Just as planned, the exercise ended with one assailant laying on the lobby floor and the other in handcuffs.
Massey said one advantage to doing a scheduled exercise like this is the feedback from off-post organizations. Evaluators from several different agencies, including Elmore County Sheriff's Department, the Montgomery Police Department, the Dothan Police Department, the Coffee County Emergency Management Agency and the Dothan FBI office, observed the exercise.
McDougald agrees. "This training opportunity with evaluators from external police agencies from our neighboring cities and counties in the Wiregrass area, plus the FBI, provided for us a unique perspective and fresh sets of eyes by some real experts who may train to different standards than us but who all share a common theme of protecting and serving the community they support."

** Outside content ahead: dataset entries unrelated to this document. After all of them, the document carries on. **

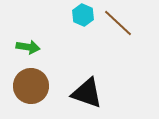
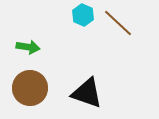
brown circle: moved 1 px left, 2 px down
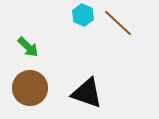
green arrow: rotated 35 degrees clockwise
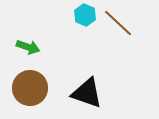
cyan hexagon: moved 2 px right
green arrow: rotated 25 degrees counterclockwise
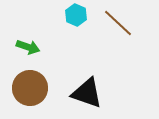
cyan hexagon: moved 9 px left
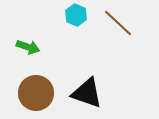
brown circle: moved 6 px right, 5 px down
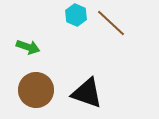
brown line: moved 7 px left
brown circle: moved 3 px up
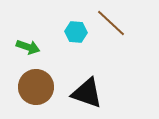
cyan hexagon: moved 17 px down; rotated 20 degrees counterclockwise
brown circle: moved 3 px up
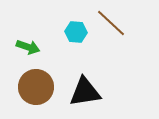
black triangle: moved 2 px left, 1 px up; rotated 28 degrees counterclockwise
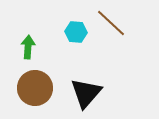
green arrow: rotated 105 degrees counterclockwise
brown circle: moved 1 px left, 1 px down
black triangle: moved 1 px right, 1 px down; rotated 40 degrees counterclockwise
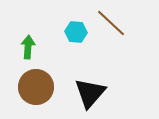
brown circle: moved 1 px right, 1 px up
black triangle: moved 4 px right
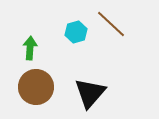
brown line: moved 1 px down
cyan hexagon: rotated 20 degrees counterclockwise
green arrow: moved 2 px right, 1 px down
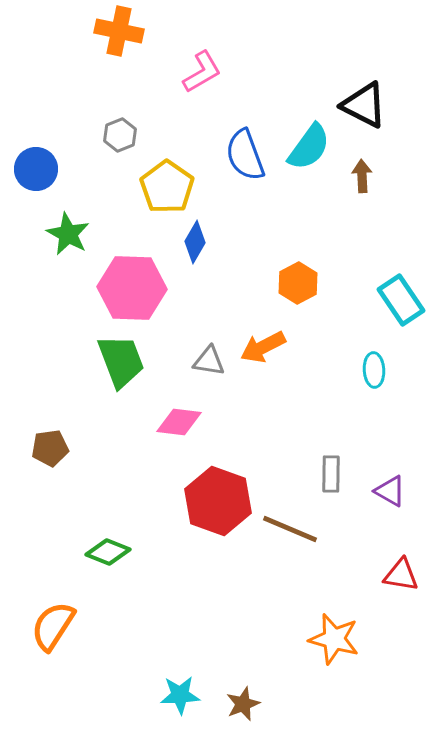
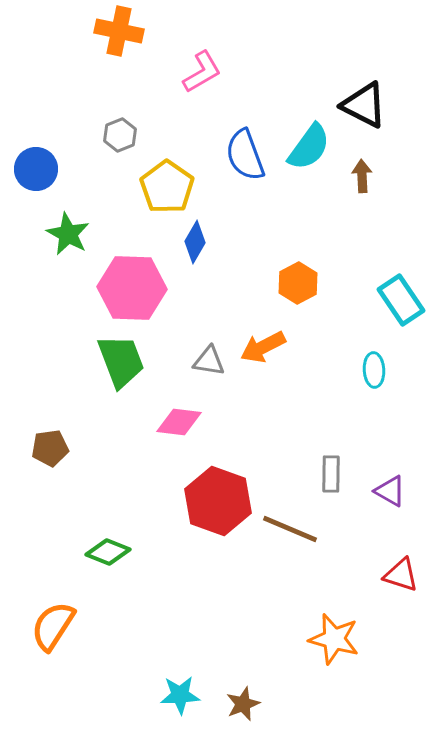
red triangle: rotated 9 degrees clockwise
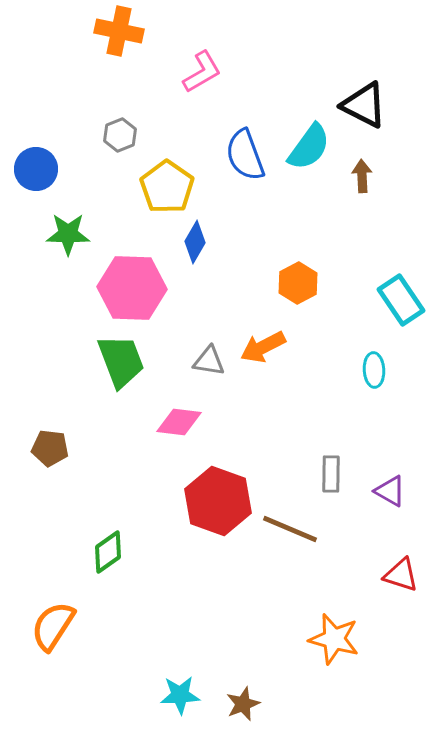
green star: rotated 27 degrees counterclockwise
brown pentagon: rotated 15 degrees clockwise
green diamond: rotated 57 degrees counterclockwise
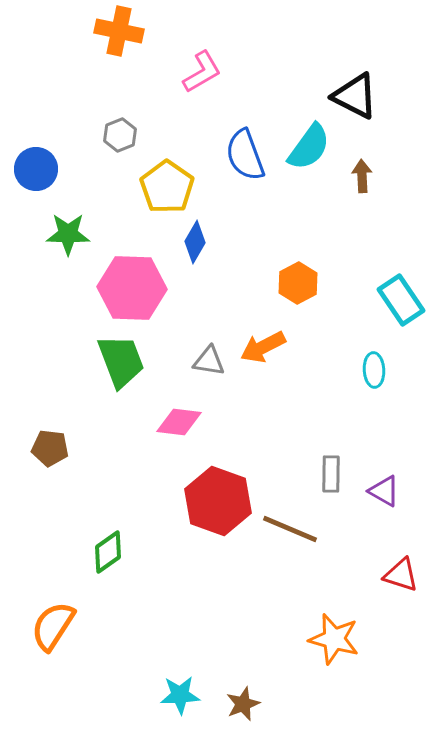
black triangle: moved 9 px left, 9 px up
purple triangle: moved 6 px left
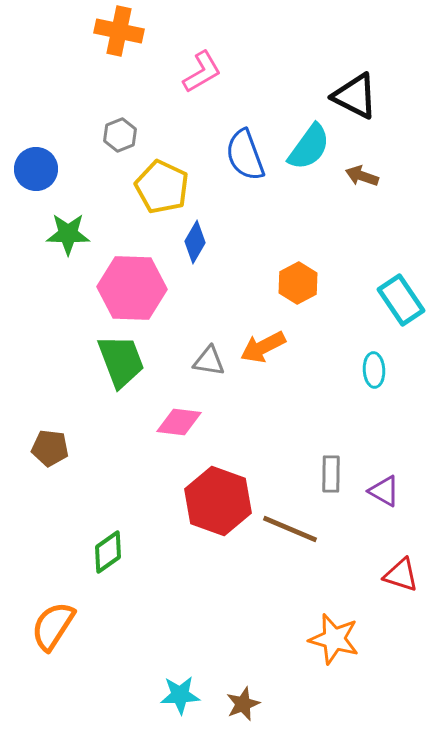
brown arrow: rotated 68 degrees counterclockwise
yellow pentagon: moved 5 px left; rotated 10 degrees counterclockwise
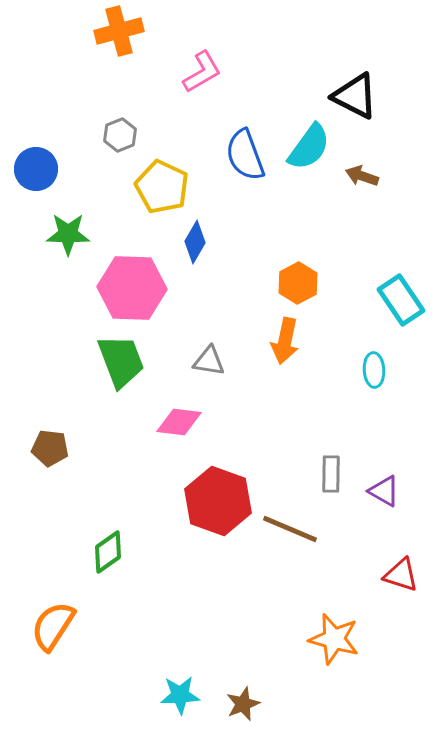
orange cross: rotated 27 degrees counterclockwise
orange arrow: moved 22 px right, 6 px up; rotated 51 degrees counterclockwise
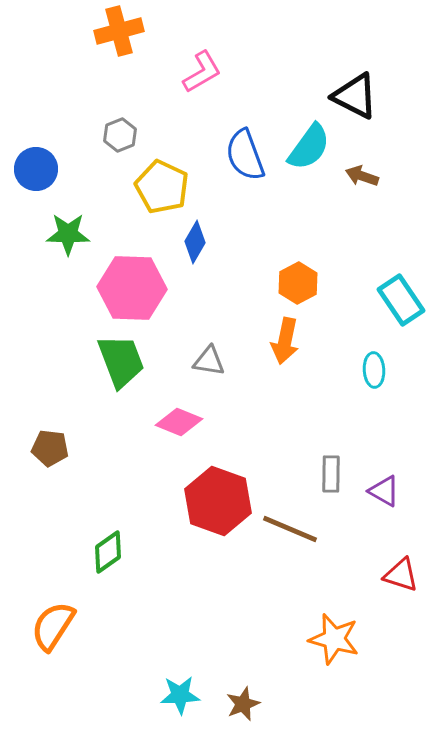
pink diamond: rotated 15 degrees clockwise
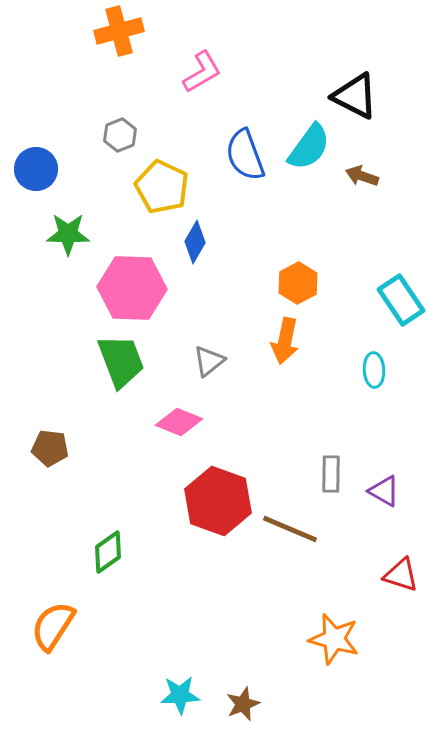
gray triangle: rotated 48 degrees counterclockwise
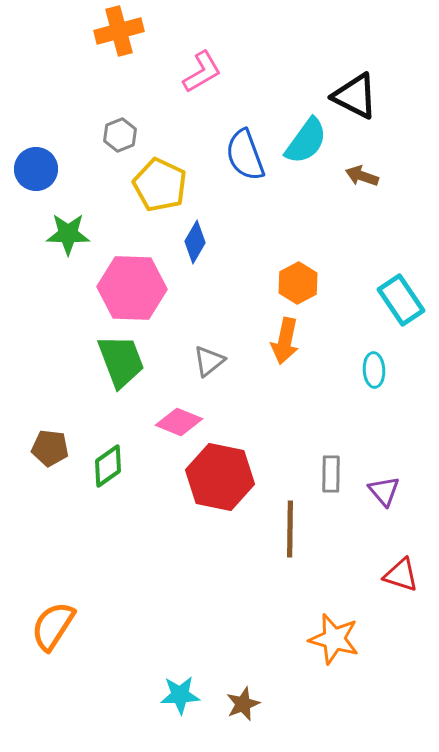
cyan semicircle: moved 3 px left, 6 px up
yellow pentagon: moved 2 px left, 2 px up
purple triangle: rotated 20 degrees clockwise
red hexagon: moved 2 px right, 24 px up; rotated 8 degrees counterclockwise
brown line: rotated 68 degrees clockwise
green diamond: moved 86 px up
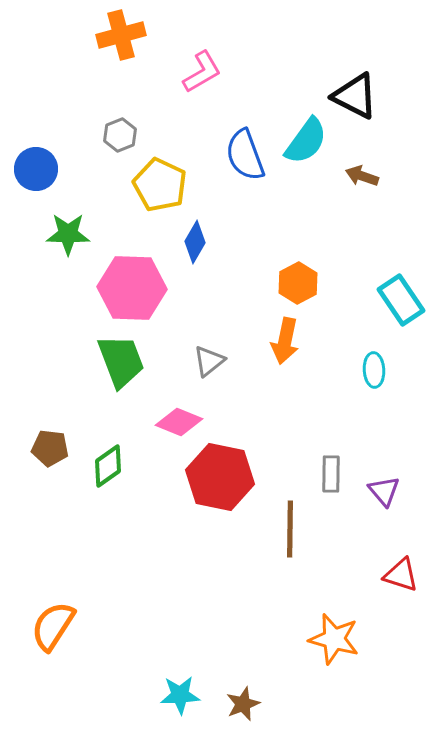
orange cross: moved 2 px right, 4 px down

Later in the afternoon, the group of evaluators met to identify strengths and weakness of the response in an after action review. Some evaluators had been assigned to watch specific areas of the response, so each of them were "able to discuss what they saw, what they didn't see, and what they should have seen," Massey said.
"There's always room for improvement," the major said. "Command of a critical incident can be complicated. To be proficient, you've got to practice."
Massey said quite a bit of planning went into this exercise. Last February, a similar post-wide exercise was conducted. Last week's active shooter exercise was scripted to test the weaknesses discovered in the previous exercise.
"It appears all the deficiencies that were identified (last February) have been addressed," Massey said. "That's a positive for the community and the installation as a whole."